PROBLEM STATEMENT → Print the whole listing below exactly, skipping every picture.
↓
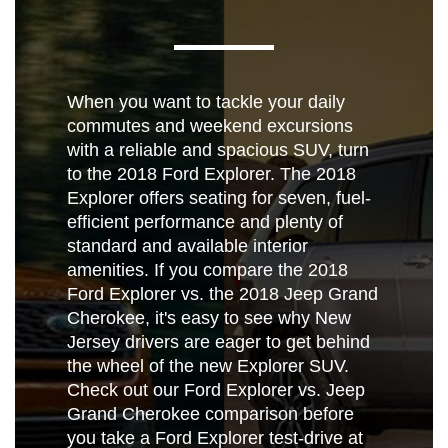
When you want to tackle your daily
commutes and weekend excursions
with a reliable and spacious SUV, turn
to the 2018 Ford Explorer. The 2018
Explorer offers seating for seven, fuel-
efficient performance and plenty of
standard and available interior
amenities. If you compare the 2018
Ford Explorer vs. the 2018 Jeep Grand
Cherokee, it's easy to see why New
Jersey drivers are eager to get behind
the wheel of the new Explorer SUV.
Check out our Ford Explorer vs. Jeep
Grand Cherokee comparison before
you take a Ford Explorer test-drive at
↑
RESULT BELOW →
When you want to tackle your daily
commutes and weekend excursions
with a reliable and spacious SUV, turn
to the 2018 Ford Explorer. The 2018
Explorer offers seating for seven, fuel-
efficient performance and plenty of
standard and available interior
amenities. If you compare the 2018
Ford Explorer vs. the 2018 Jeep Grand
Cherokee, it's easy to see why New
Jersey drivers are eager to get behind
the wheel of the new Explorer SUV.
Check out our Ford Explorer vs. Jeep
Grand Cherokee comparison before
you take a Ford Explorer test-drive at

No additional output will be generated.